Saturday, December 5, 2020

No Time to Wallow in the Mire

Hope's fire 

My pal called me last night at 5:30am in what sounded like a very crowded, noise stricken, city street.  We were in a big storm so the wind and rains must have made her trials compounded.  I could barely make out her words but understood enough to know she was in a dire emergency.  Buildings were on fire and she apparently had to evacuate.  It wasn't clear if it was her building. I could only make out that she was on the corner waiting to understand the extent.  Later she was down the street at a shelter on Avenue B.  The fire department must have moved the evacuees to dry ground.  I understood later why she chose not to come straight to my apartment, as I suggested.  She needed to understand if her building was safe and if she would be allowed to reenter.  Can you imagine it?  The beautiful church just two or three doors down entirely went up in flames as did the corner building, where it most likely started.  What a harrowing experience.  I could only imagine the shock of firemen pounding on her door, waking in such a brutal way, seconds to gather your essentials meaning phone, wallet and shoes.  As it is, getting a phone call in the middle of the night is never easy and within seconds, your mind goes to the worst scenarios.  Not to mention a sleepy mind is so slow in comprehending anything.  Within seconds we were both standing in the living room, P in my ear saying who is it, what's the matter, what's going on and I was only able to spit out short spurts, It's Hope. There's a fire. She's on the street.  I heard him say, tell her to come here, before muttering, What time is it? and drifting off. 

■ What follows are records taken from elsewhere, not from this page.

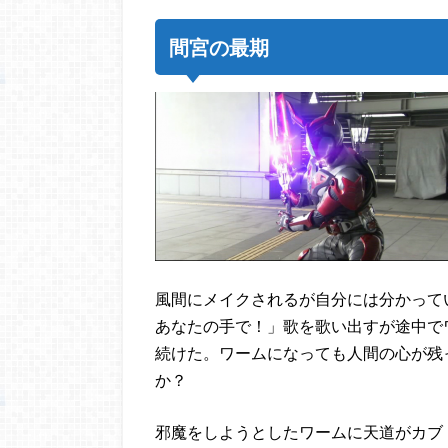
間宮の最期
風間にメイクされるが自分には分かって
あなたの手で！」歌を歌い出すが途中で
続けた。ワームになっても人間の心が残
か？
邪魔をしようとしたワームに天道がカブ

The phone laying near my ear gave updates periodically and finally at around 9am she was able to reenter her building, deemed unharmed.   I drifted in and out of sleep in between texts and wrestled with thoughts of guilt and gratitude that I was safe in my warm bed when my bud was out there in the middle of the night not knowing if she would lose all her possessions, during a major fire, in a Pandemic, in a Nor'Easter, in this travesty we call 2020.  What a prophetic sounding ordeal.  It could have changed her entire life. But in the end, thank God, she was spared and this morning all I can feel is deep gratitude and joy that she wasn't hurt and didn't suffer loss.  A light breakfast of a half of a half of a pizza slice and one highly seasoned poached egg on top served as a celebrational course.